PROBLEM TO WORK ON: Records follow. Copy every line with "najlepiej".

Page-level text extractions
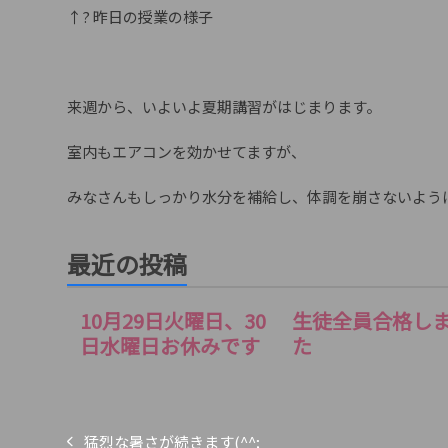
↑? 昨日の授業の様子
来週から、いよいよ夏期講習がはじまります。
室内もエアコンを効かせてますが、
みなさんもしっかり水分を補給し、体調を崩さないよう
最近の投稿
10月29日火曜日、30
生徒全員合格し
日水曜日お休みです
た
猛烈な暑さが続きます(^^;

* * *

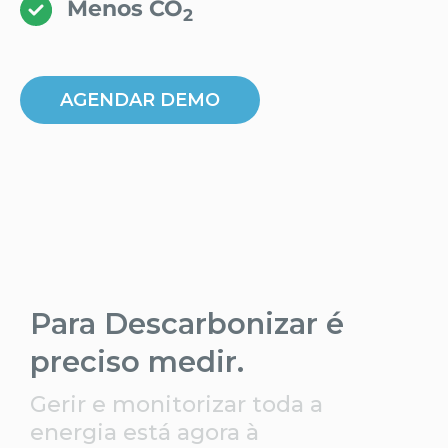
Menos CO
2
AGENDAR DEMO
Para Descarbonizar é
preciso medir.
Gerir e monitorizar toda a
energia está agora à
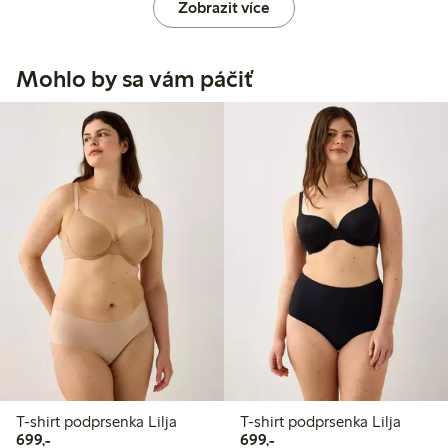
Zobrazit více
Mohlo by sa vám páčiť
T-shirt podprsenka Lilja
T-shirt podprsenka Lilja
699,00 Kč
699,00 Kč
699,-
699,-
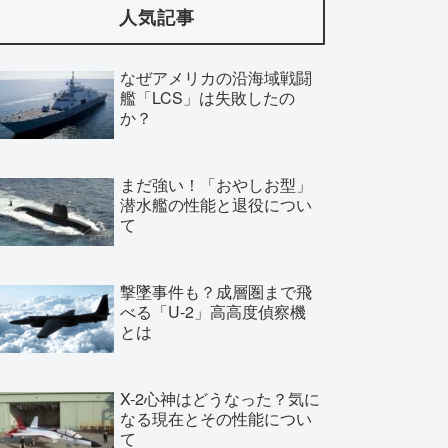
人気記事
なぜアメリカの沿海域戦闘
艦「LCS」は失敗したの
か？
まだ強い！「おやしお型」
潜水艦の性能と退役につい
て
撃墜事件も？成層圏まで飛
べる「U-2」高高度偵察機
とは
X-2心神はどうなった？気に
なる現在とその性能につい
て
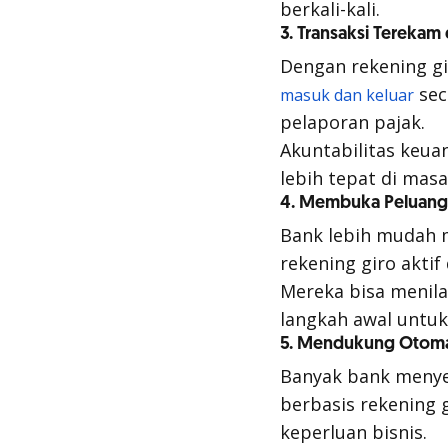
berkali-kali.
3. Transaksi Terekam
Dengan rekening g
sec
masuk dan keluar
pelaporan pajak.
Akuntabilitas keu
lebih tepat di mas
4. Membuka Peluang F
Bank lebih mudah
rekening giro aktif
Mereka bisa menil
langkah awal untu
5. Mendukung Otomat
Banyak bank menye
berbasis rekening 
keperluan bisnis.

...

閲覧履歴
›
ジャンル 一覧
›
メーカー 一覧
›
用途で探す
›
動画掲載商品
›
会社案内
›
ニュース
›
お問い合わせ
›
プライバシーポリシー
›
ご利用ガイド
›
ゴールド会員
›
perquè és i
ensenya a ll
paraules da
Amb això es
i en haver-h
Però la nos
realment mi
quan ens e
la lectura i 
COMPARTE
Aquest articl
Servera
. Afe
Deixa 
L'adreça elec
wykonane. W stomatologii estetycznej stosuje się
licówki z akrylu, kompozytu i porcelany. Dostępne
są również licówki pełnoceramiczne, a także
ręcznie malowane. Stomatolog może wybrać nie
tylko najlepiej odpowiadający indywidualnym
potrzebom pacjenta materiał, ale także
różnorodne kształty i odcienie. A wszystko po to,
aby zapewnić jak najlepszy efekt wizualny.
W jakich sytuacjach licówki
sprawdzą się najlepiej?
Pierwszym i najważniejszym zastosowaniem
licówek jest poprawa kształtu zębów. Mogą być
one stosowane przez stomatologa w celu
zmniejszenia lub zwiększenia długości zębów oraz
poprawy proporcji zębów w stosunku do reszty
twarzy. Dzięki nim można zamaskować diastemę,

RESPONSE AREA:
tylko najlepiej odpowiadający indywidualnym
sprawdzą się najlepiej?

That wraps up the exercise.